1. ## Abelian

Prove that a group of order 4 is Abelian.

To prove that a group is Abelian, I need to show that it has an identity, inverses, is associative, and is closed under the operation. I can definitely do this for specific groups, but I am not sure how to do this for a generality. Can someone please help me get started?

2. Couple of thoughts:

all groups of order 4 are either cyclic groups or klein groups.

If an element of the group has order 4 then the group is cyclic, or if all the elements are self-inverse then the group is klein.

This might help you start thinking about proving that all groups of order 4 are abelian (where g*h=h*g).

3. Originally Posted by bluejay
Prove that a group of order 4 is Abelian.

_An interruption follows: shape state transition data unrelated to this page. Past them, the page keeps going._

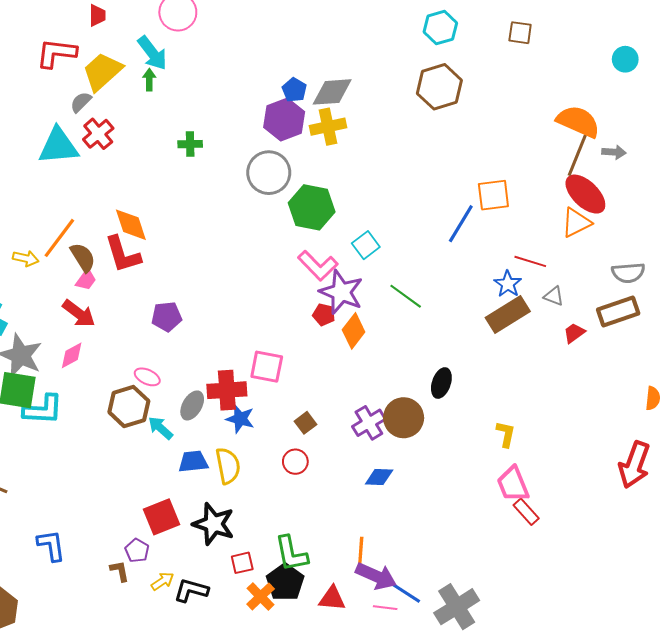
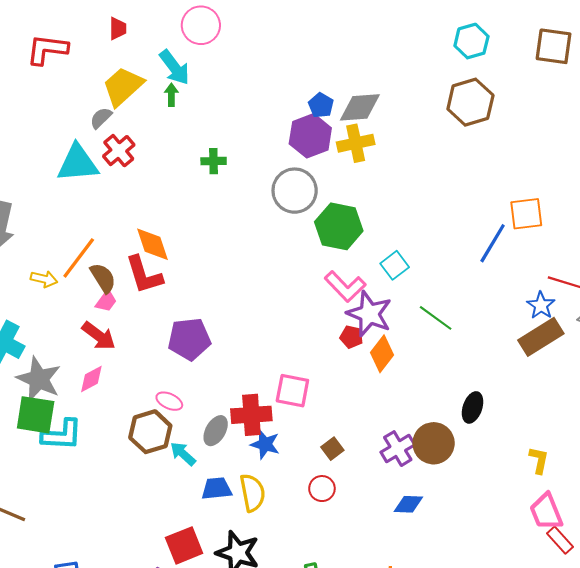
brown square: (520, 33) -> (554, 46), size x1.5
red L-shape: (56, 53) -> (47, 49), moved
purple pentagon: (167, 317) -> (189, 339), size x1.4

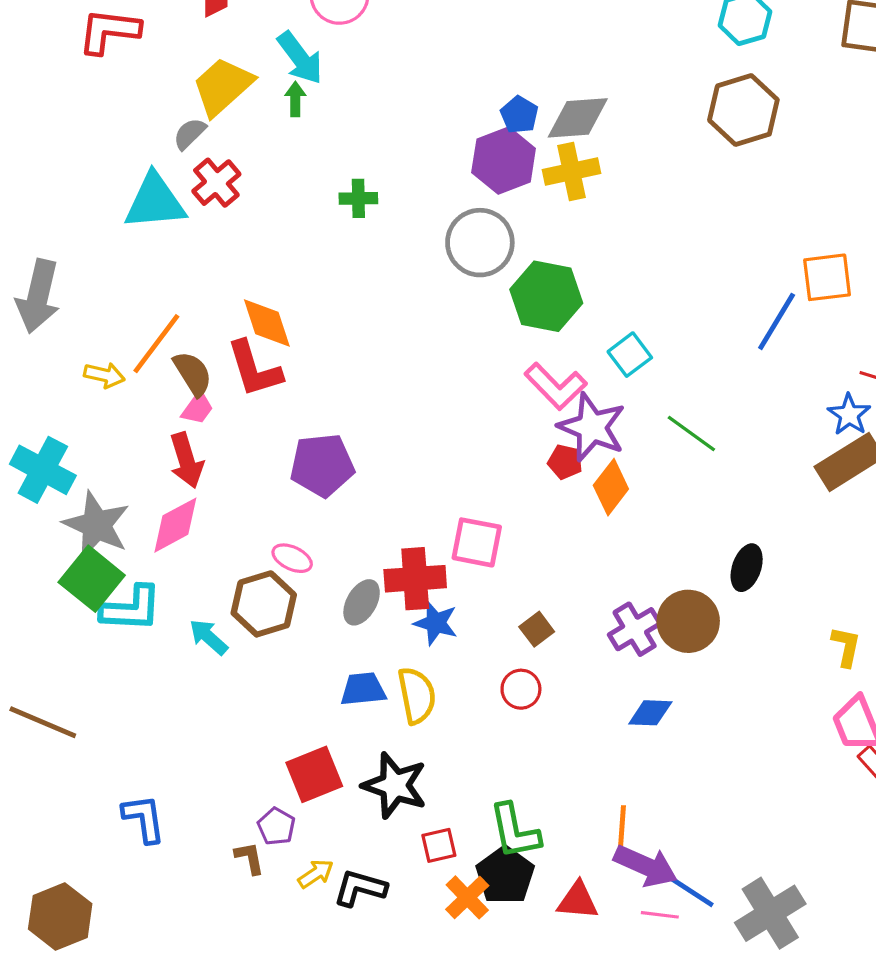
red arrow: (99, 336) -> (186, 460), turned 36
pink diamond: (91, 379) -> (175, 525), size x1.4
green square: (36, 415) -> (92, 579), turned 30
cyan arrow: (183, 454) -> (208, 637), moved

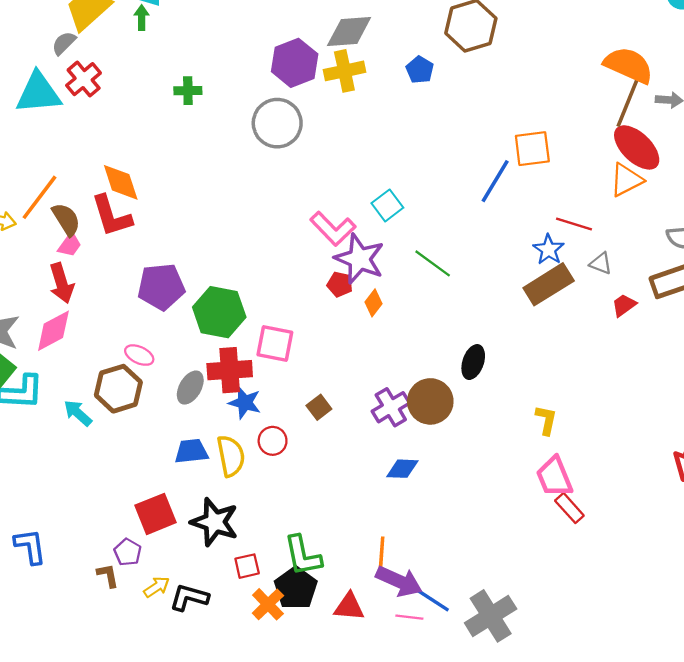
blue pentagon: (519, 115) -> (420, 70), moved
green hexagon: (546, 296) -> (219, 312), moved
orange diamond: (611, 487) -> (373, 303), size x0.7
red circle: (521, 689) -> (273, 441), moved

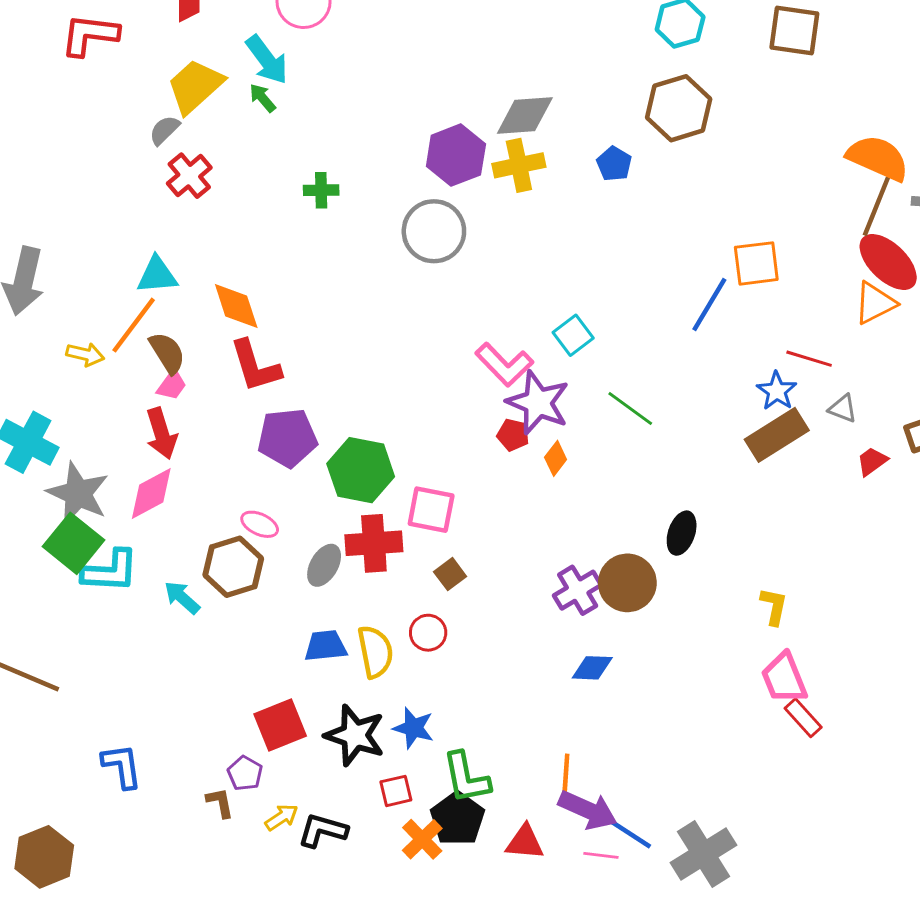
green arrow: (142, 18) -> (263, 98), turned -40
cyan triangle: (38, 93) -> (157, 275), moved, size x0.7
red L-shape: (111, 216) -> (255, 366), moved
blue star: (245, 403) -> (413, 728), moved
brown square: (319, 407) -> (450, 574), moved

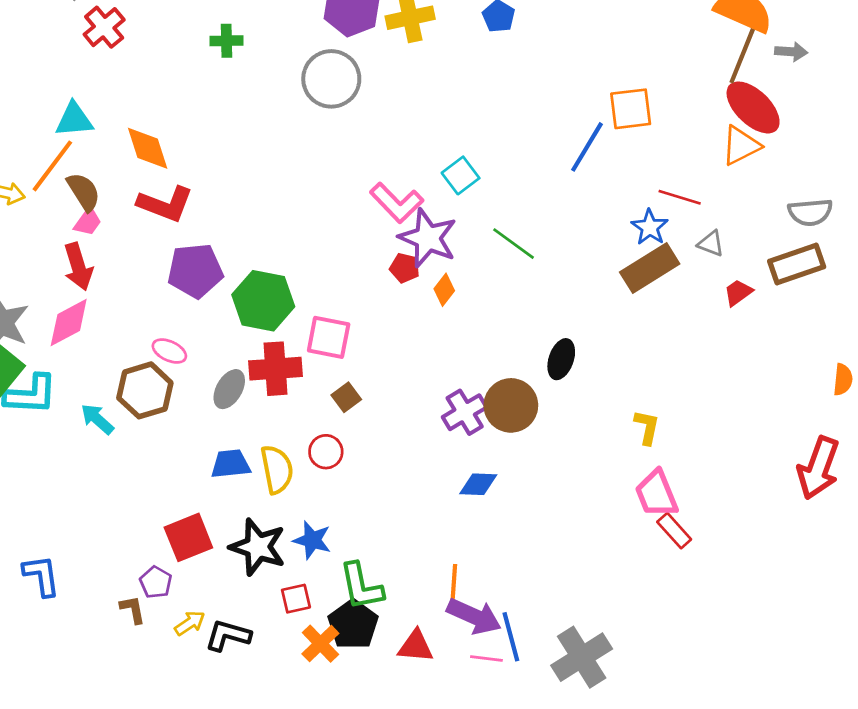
red L-shape: (255, 366) -> (165, 204), turned -52
blue line: (627, 832) -> (511, 637), turned 42

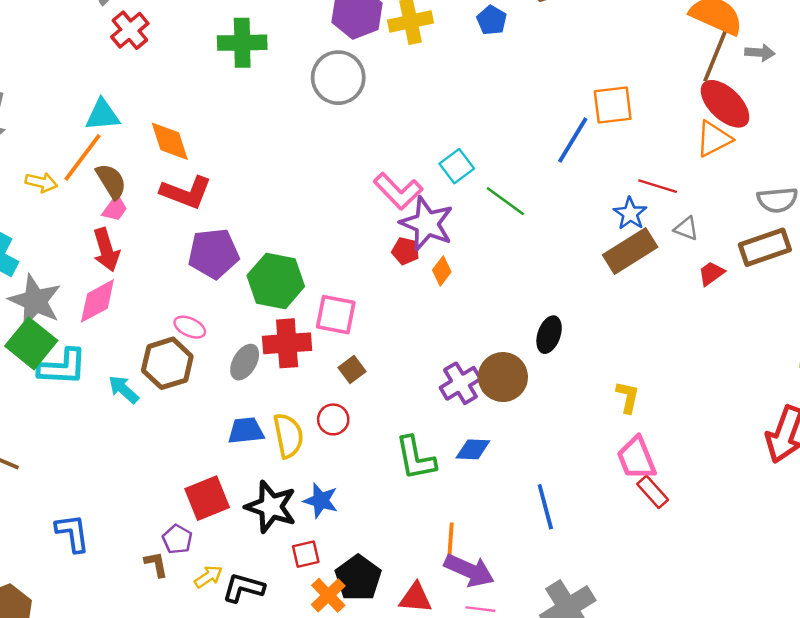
green cross: (227, 41) -> (242, 43), size x1.6
green line: (514, 244) -> (505, 201), moved
green L-shape: (361, 586) -> (416, 458), moved
blue line: (511, 637) -> (545, 507), moved

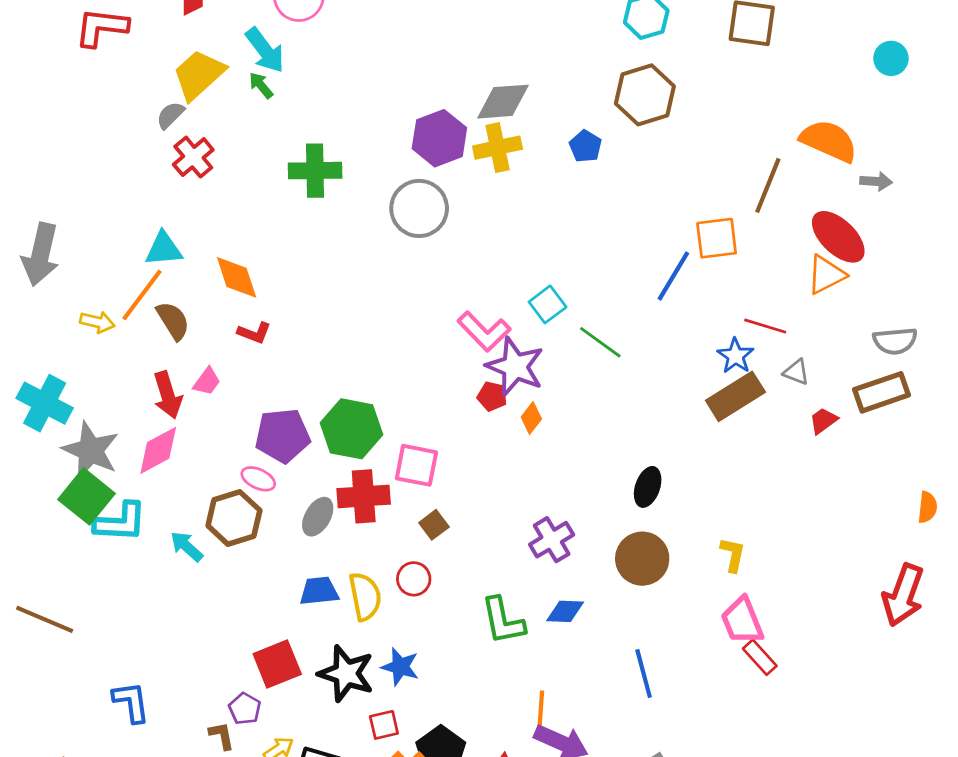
brown line: (715, 56) -> (768, 185), moved
red L-shape: (186, 192) -> (254, 333), size x0.6
pink trapezoid: (115, 209) -> (207, 381), moved
purple pentagon: (213, 254) -> (283, 436), moved
brown circle: (503, 377) -> (642, 559), moved

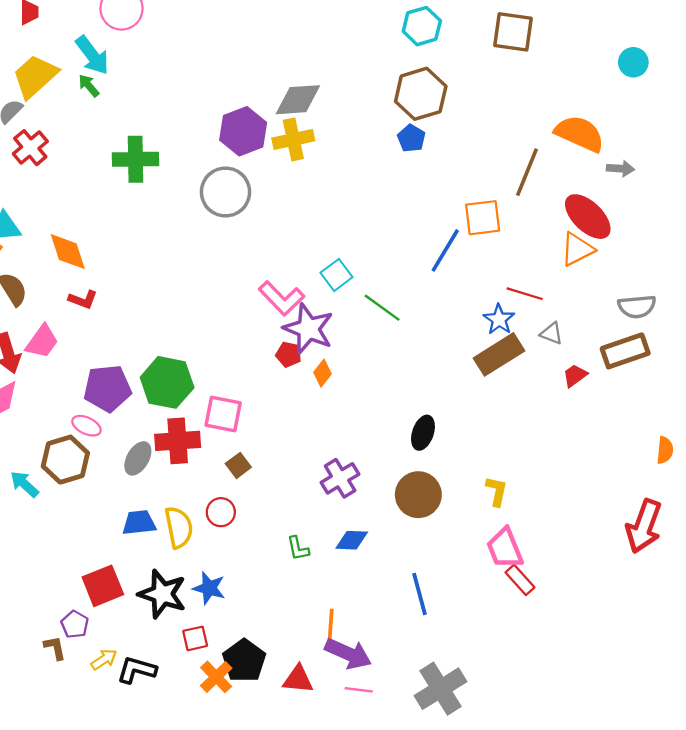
blue pentagon: (585, 146) -> (411, 138), moved
pink trapezoid: (207, 381) -> (42, 342), size x1.4
green L-shape: (503, 621) -> (298, 548), size x0.6

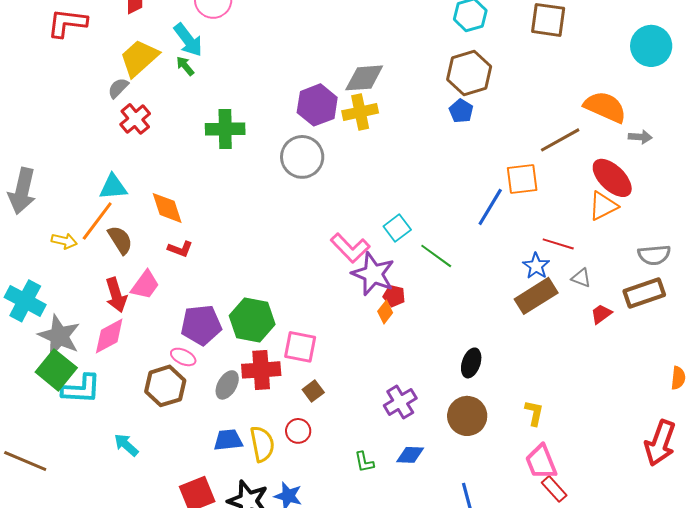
cyan circle: (633, 62) -> (651, 46), size x1.6
brown line: (527, 172) -> (560, 140), turned 39
red pentagon: (289, 354) -> (394, 296), moved
cyan arrow: (24, 484) -> (126, 445), moved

To prove that a group is Abelian, I need to show that it has an identity, inverses, is associative, and is closed under the operation. I can definitely do this for specific groups, but I am not sure how to do this for a generality. Can someone please help me get started?
Let the elements be $\displaystyle \{e,a,b,c\}$. Now the orders of $\displaystyle a,b,c$ must be larger than $\displaystyle 1$ and divide $\displaystyle 4$ - the order of the group. If any of them are $\displaystyle 4$ then the group is cyclic and therefore abelian. Thus, it is safe to assume that $\displaystyle a,b,c$ all have order $\displaystyle 2$. Therefore, $\displaystyle a^2=b^2=c^2 = e$. Consider $\displaystyle ab$. It cannot be the case that $\displaystyle ab=b,ab=a$ for that would imply $\displaystyle a=e$ or $\displaystyle b=e$. It also cannot be the case that $\displaystyle ab=e$ for that would mean $\displaystyle b$ is inverse of $\displaystyle a$ - however this is impossible since $\displaystyle a$ is its own inverse and inverses are unique. Thus, it collows that $\displaystyle ab=c$. Using a similar argument we can show $\displaystyle ba=c$. And by symmetry of these elements we have $\displaystyle ac=b,ca=b,bc=a,cb=a$. This shows the group is abelian.